If the Port of Thevenard is not upgraded then the new port south of Port Neill would become the only major port to service the whole of Eyre Peninsula and an area west of the Western Australian border. Minerals from the north and west would need to be transported a considerable distance for export. Thevenard currently handles a greater tonnage of product than Port Lincoln, namely, grain, salt and gypsum. Additional exports, however, are now in the process of development, including Minotaur's kaolin deposit near Streaky Bay; Iluka Resources have indicated massive deposits of high-grade mineral sands; and Adelaide Resources have mineral sands, uranium and ore deposits. Existing exports of grain, salt and gypsum would also be under threat without an upgrade to cater for larger ships.

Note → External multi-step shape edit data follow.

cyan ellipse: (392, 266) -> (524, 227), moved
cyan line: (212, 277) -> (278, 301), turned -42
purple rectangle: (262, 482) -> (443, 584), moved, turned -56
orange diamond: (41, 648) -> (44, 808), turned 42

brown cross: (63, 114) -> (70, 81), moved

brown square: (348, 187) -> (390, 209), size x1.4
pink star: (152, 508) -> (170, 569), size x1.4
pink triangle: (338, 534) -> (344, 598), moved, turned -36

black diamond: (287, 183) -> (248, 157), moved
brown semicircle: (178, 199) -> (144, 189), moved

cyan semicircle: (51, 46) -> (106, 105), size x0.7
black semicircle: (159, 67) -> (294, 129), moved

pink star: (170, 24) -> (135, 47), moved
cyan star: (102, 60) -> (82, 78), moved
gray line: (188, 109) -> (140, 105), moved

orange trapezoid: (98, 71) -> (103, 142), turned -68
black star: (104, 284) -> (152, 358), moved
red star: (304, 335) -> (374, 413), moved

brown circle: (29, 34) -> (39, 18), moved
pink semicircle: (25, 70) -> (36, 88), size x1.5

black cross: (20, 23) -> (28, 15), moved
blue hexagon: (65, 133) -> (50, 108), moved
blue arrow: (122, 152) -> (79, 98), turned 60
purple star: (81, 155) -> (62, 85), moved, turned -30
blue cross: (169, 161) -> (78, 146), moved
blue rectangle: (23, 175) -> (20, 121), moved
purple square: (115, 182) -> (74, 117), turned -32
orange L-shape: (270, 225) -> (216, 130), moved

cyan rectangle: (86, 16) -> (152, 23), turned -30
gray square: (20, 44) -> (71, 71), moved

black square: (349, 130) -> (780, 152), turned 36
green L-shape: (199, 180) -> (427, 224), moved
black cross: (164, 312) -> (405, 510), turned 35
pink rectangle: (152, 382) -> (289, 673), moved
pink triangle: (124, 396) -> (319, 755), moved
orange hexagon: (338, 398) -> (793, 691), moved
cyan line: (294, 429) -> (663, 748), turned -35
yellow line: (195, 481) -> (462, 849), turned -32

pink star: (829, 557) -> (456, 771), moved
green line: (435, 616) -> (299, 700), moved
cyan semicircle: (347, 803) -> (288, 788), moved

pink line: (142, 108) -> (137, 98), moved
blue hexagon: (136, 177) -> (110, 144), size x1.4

A new railway line or an upgraded standard gauge line needs to be redirected along a new section approximately 30 kilometres from Ungarra to a new port to take all freight, including grain and minerals. Water continues to be one of the biggest issues throughout the nation and no less so than on Eyre Peninsula. Access to SA Water pipes must be enabled for desalinated water to be utilised throughout the region. Quantities of potable water are needed urgently to enable mineral sands to be processed locally. Presently, they are to be shipped to Western Australia, I understand, for processing due to the lack of water available in the region. Kaolin also needs about three gigalitres of water.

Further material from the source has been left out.